Während das Genoveser Basilikum, mit den amüsanten Sortennamen Werner oder Marian, innerhalb von 5 bis 8 Wochen verkaufsfertig heranreift, ist Schnittlauch eine ganz andere Geschichte. Schnittlauch anzubauen ist ein langwieriger Prozess, der im Frühsommer mit den ersten Trieben beginnt. Sind die Topfpflanzen nach einigen Wochen groß genug, werden sie im Topf aufs Feld gestellt. Dort verbringen sie ihren ersten Sommer quasi auf Almfrische und werden groß und stark. Im Winter, kurz vor dem ersten Schneefall holt Michael die Töpfe dann wieder ins Haus. Genauer gesagt ins Gefrierhaus, denn hier bei minus 7 Grad kann er den Schnittlauch überwintern. Wie in der Natur auch verwelkt der Schnittlauch, die Kraft der Pflanze zieht sich in die Zwiebel zurück. Erst wenn im Frühjahr die Temperaturen wieder ansteigen wächst neues, kräftiges Kraut empor.

So kann der Schnittlauch je nach Bedarf nach und nach “aufgetaut” werden. Dabei muss man vorsichtig vorgehen, meistens werden die Pflänzchen erst abends herausgestellt um über Nacht langsam aufzutauen. Zuerst im Schatten, später in der Sonne. Die schönen, grünen Pflanzen werden dann im Supermarkt verkauft.

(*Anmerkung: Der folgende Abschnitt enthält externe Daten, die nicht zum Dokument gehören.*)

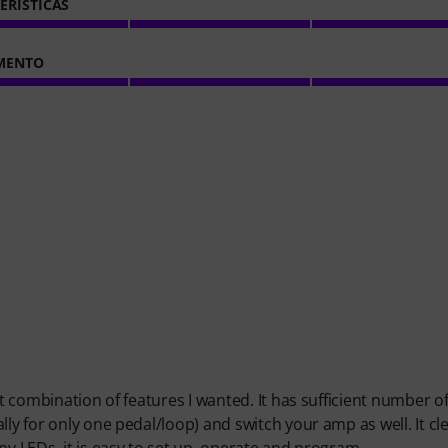
ERÍSTICAS
MENTO
ht combination of features I wanted. It has sufficient number o
ly for only one pedal/loop) and switch your amp as well. It cle
ny LEDs, it is easy to set up, operate and program.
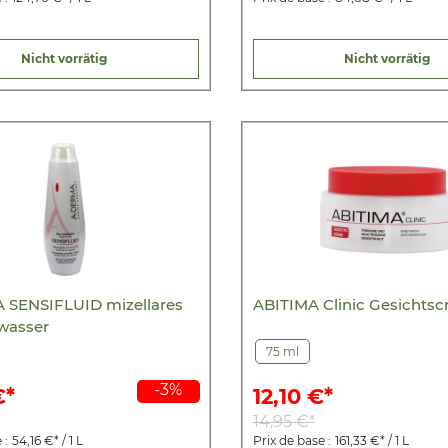
Nicht vorrätig
Nicht vorrätig
SENSIFLUID mizellares
ABITIMA Clinic Gesichts
wasser
75 ml
-3%
€*
12,10 €*
14,95 €*
 :
54,16 €* / 1 L
Prix de base :
161,33 €* / 1 L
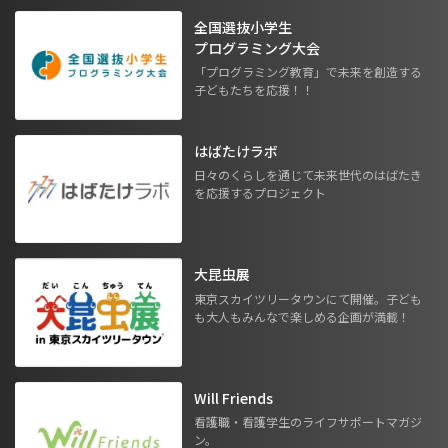
全国選抜小学生
プログラミング大会
「プログラミング教育」で未来を創造する
子どもたちを応援！！
はばたけラボ
日々のくらしを通じて未来世代のはばたき
を応援するプロジェクト
大昆虫展
東京スカイツリータウンにて開催。子ども
も大人もみんなで楽しめる企画が満載！
Will Friends
看護職・看護学生のライフサポートマガジ
ン。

Profitipps für Schnittlauch

Eine gute Pflanze, kann man ruhig viermal komplett abschneiden und nachwachsen lassen. Dabei geht man am besten im Kreis vor und schneidet sich 3-4cm über der Erde immer soviel ab wie man braucht. Dadurch entsteht eine Schnecke und es gibt immer genug frischen Schnittlauch. Am wohlsten fühlt sich der Schnittlauch übrigens an der frischen Luft, nicht in der stickigen Küche. Nach der “Saison” setzt man den Schnittlauch einfach in den Garten oder auf den Balkon. Über den Winter sammelt sich die Kraft wieder in der Zwiebel und im Frühling treibt sie neu aus. Die Plastiktöpfe hebe ich seit Jahren mittlerweile auf und verwende ich weiter für meine eigenen Samen und Setzlinge.